ACTION ITEM —
Once the line with "Nemzetközi elismeréseket kaptunk, hazai é" is found in the data, output it and each following line exactly, up to and including the line with "érdekében. A választások óta települési ja", and nothing before or after.

DATA LISTING —
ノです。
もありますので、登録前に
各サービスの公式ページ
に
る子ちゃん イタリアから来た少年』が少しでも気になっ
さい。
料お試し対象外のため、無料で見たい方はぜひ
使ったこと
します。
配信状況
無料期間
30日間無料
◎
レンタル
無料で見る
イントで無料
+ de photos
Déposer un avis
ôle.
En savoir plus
==
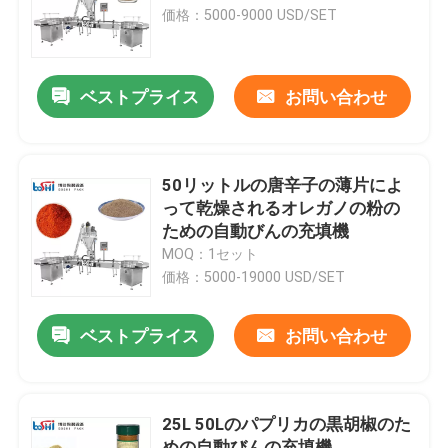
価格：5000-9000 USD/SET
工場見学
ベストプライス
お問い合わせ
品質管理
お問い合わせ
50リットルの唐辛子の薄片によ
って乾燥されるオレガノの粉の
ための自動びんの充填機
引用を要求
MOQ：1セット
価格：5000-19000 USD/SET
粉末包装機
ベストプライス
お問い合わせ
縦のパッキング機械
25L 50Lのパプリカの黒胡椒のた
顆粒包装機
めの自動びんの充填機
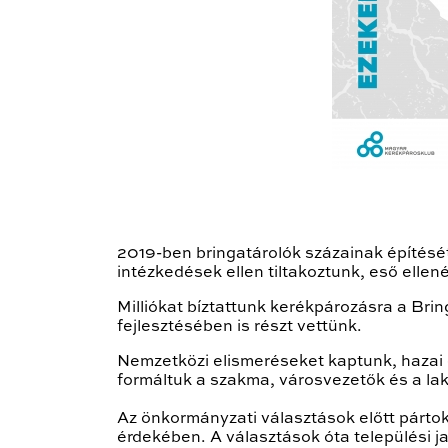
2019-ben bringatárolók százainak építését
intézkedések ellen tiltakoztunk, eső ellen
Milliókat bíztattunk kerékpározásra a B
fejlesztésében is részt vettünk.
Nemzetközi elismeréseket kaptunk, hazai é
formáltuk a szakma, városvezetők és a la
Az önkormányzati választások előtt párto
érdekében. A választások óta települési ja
--
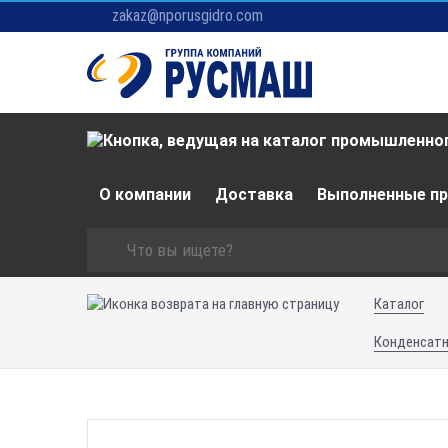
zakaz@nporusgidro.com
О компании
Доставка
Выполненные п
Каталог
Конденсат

EXERCISE OUTPUT —
Nemzetközi elismeréseket kaptunk, hazai é
formáltuk a szakma, városvezetők és a la
Az önkormányzati választások előtt párto
érdekében. A választások óta települési ja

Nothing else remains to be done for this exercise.